El horror de la Dama del Lago fue filmada en el último trimestre del pasado año 2003 en Cataluña, en formato de Vídeo Digital y con diálogos hablados en español, inglés y francés. Contando con un presupuesto de solo 30.000 euros (5 millones de pesetas), la producción fue posible gracias a la participación no remunerada de todo su equipo técnico y artístico (formado en su gran mayoría por estudiantes y titulados cinematográficos), así como la ayuda inestimable de empresas del sector como Panasonic. Su reparto está formado fundamentalmente por nuevos rostros del cine español, además de contar con la colaboración especial de la estrella española del cine porno Celia Blanco.

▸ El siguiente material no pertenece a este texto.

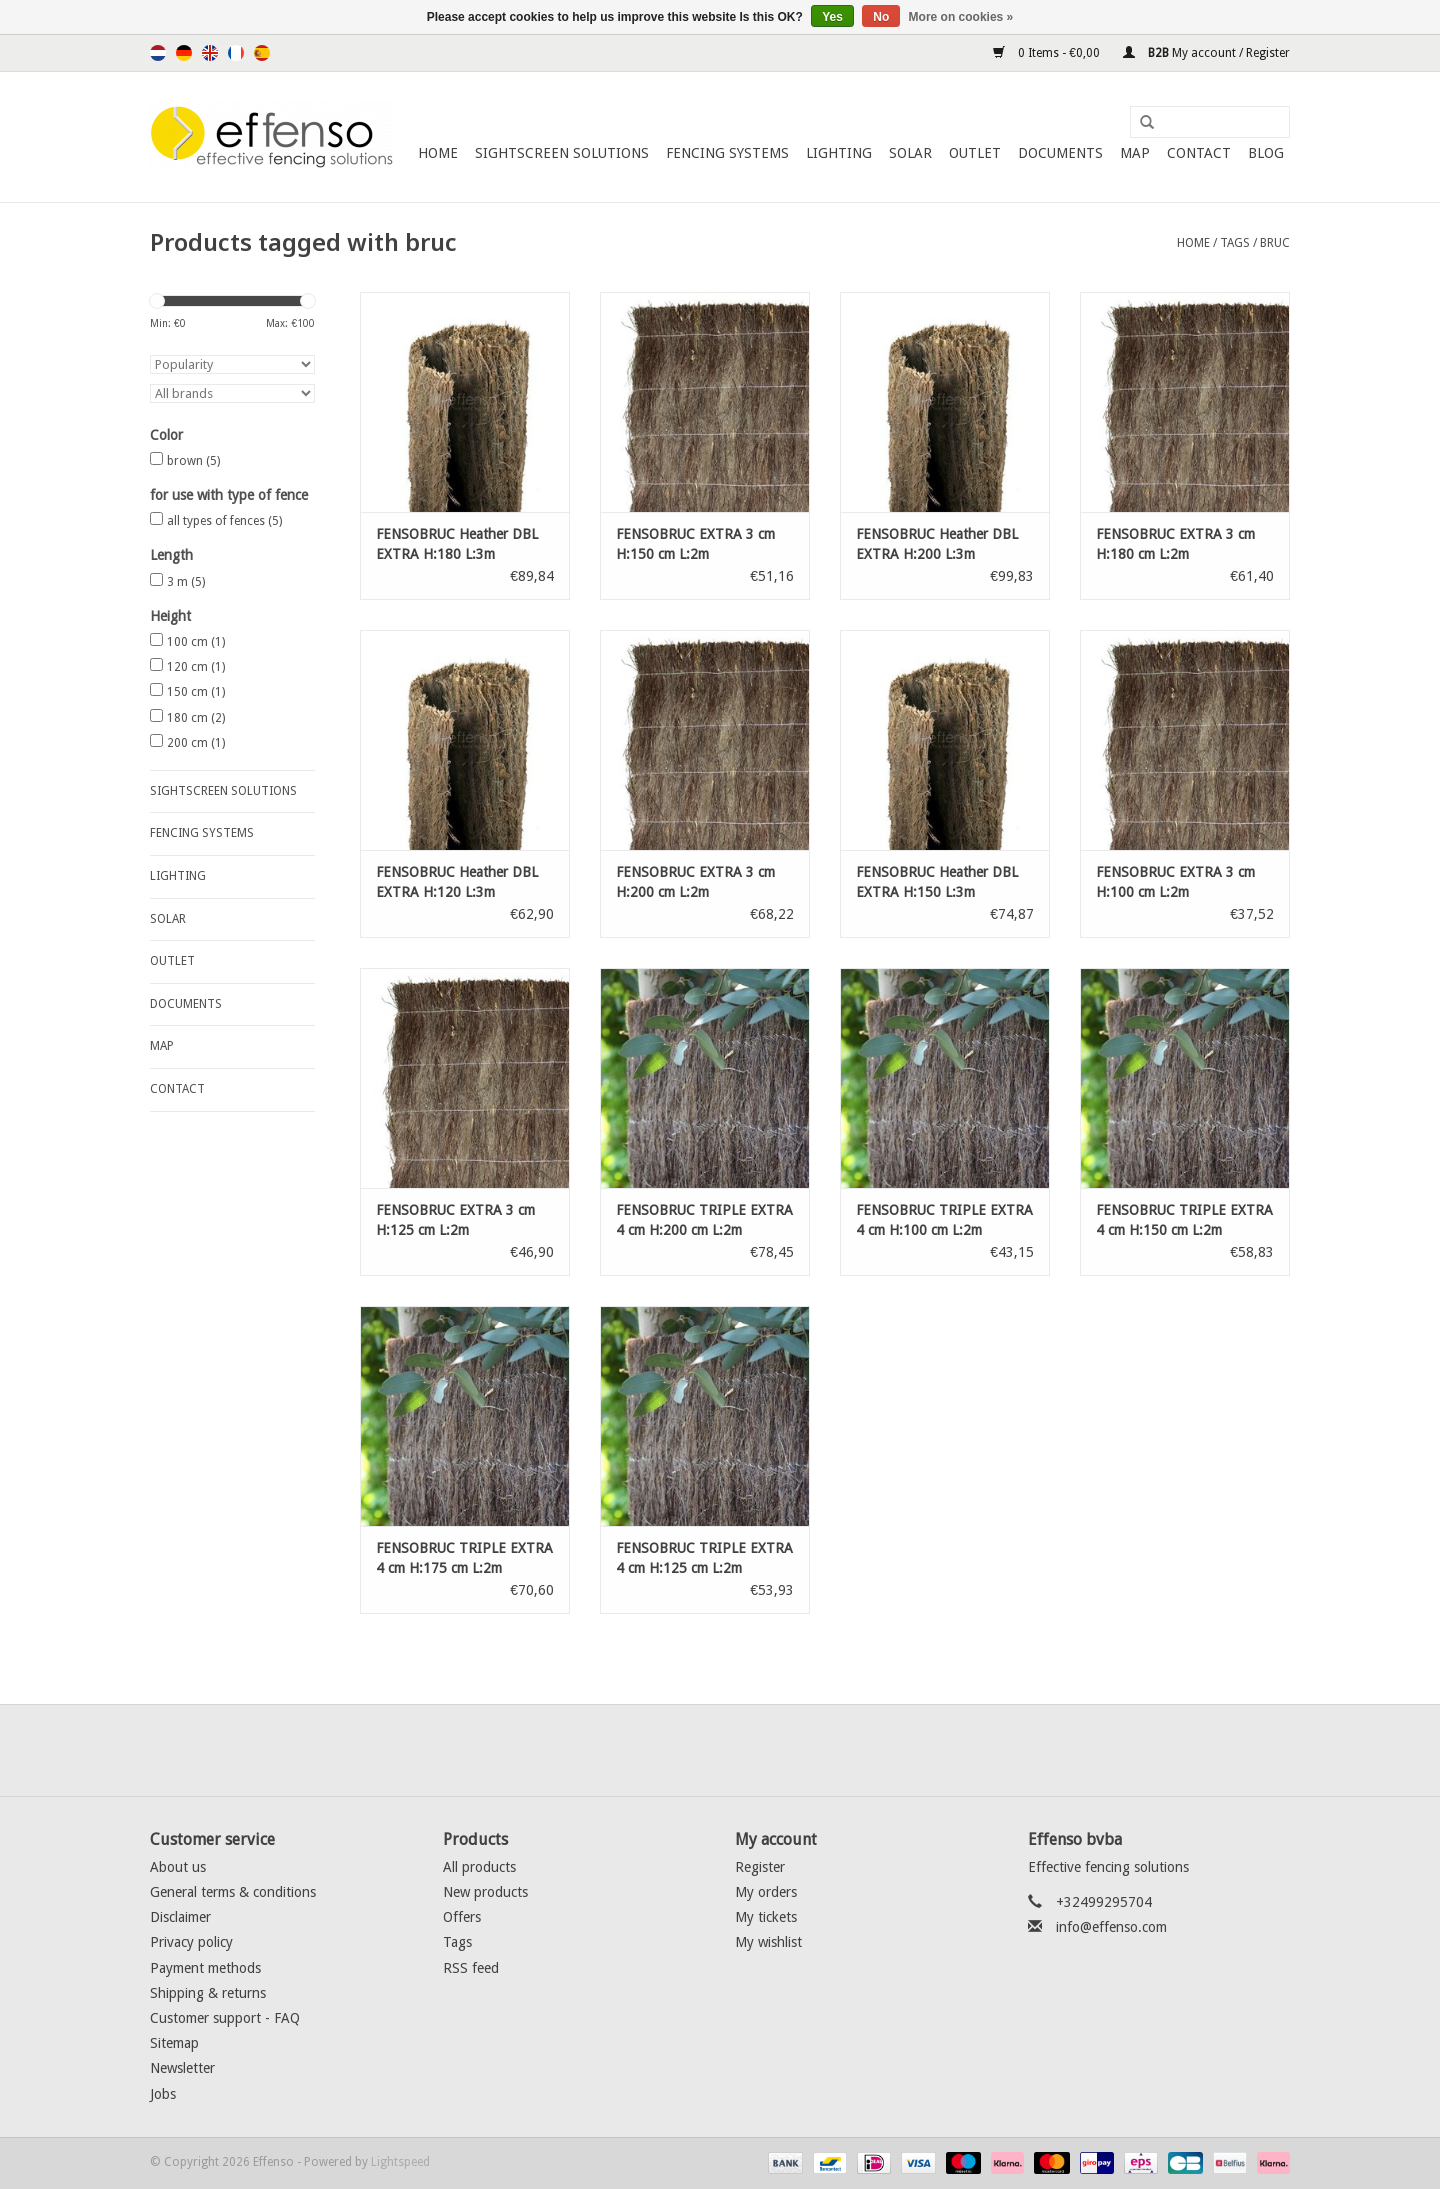 This screenshot has width=1440, height=2189. What do you see at coordinates (760, 1867) in the screenshot?
I see `Register` at bounding box center [760, 1867].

El presupuesto del film resulta aún más increíble si se tiene en cuenta que se trata de una película ambientada a finales del siglo XIX y rodada en más de siete localidades distintas de Cataluña. Además ha contado para algunas escenas con un coche de caballos centenario, un grupo de baile regional, contiene secuencias gore y maquillaje de efectos en abundancia, complicadísimos planos con monstruos en stop-motion (movidos fotograma a fotograma) combinados con imagen real, una maqueta de dos metros cuadrados, y fondos pintados artesanalmente (mate-painting). En su reparto aparecen 15 actores, además de numerosas zombies y extras; dos de las actrices principales (dos hermanas gemelas) vinieron desde Badajoz para hacer el casting (y más tarde para rodar), y por si esto fuera poco, Celia Blanco colaboró de manera entusiasta y también desinteresadamente.
En definitiva, un milagro absoluto, y eso sí, muchísimo trabajo, ilusión y camaradería por parte de todo el equipo. Prueba de ello es el making off, que muestra también la mala suerte que acompañó en muchos momentos a la película, con inundaciones e incendios que asolaron localizaciones, enfermedades en
varios miembros del equipo, robos, etc. Algunas anécdotas son casi más increíbles que la propia película; tanto es así, que al actor más anciano del reparto, Jean-Pierre Sèvegrand, de 71 años, se le diagnosticó una leucemia terminal a falta de pocos días de terminar el rodaje, y pese a su precario estado de salud quiso finalizar su papel a toda costa, falleciendo diez días después de su último plano.
El horror de la dama del lago se encuentra en estos momentos en pleno proceso de postproducción.
La intensa actividad actual está siendo soportada fundamentalmente por los dos principales responsables del proyecto, a los que se les ha sumado a pleno rendimiento el montador y músico José Miguel Vilalta. Las expectativas actuales de Aticus Films son tener listo el film para el 2007 e intentar hacer una presentación de éste en el Festival de Cine de Sitges de ese año, además de lograr que algunas distribuidoras (tanto españolas como extranjeras) se interesen por él y decidan estrenarlo en las salas de cine y/o distribuirlo en el mercado de video y DVD, para así poder financiar nuevos proyectos en la misma línea arriesgada de clasicismo y experimentación.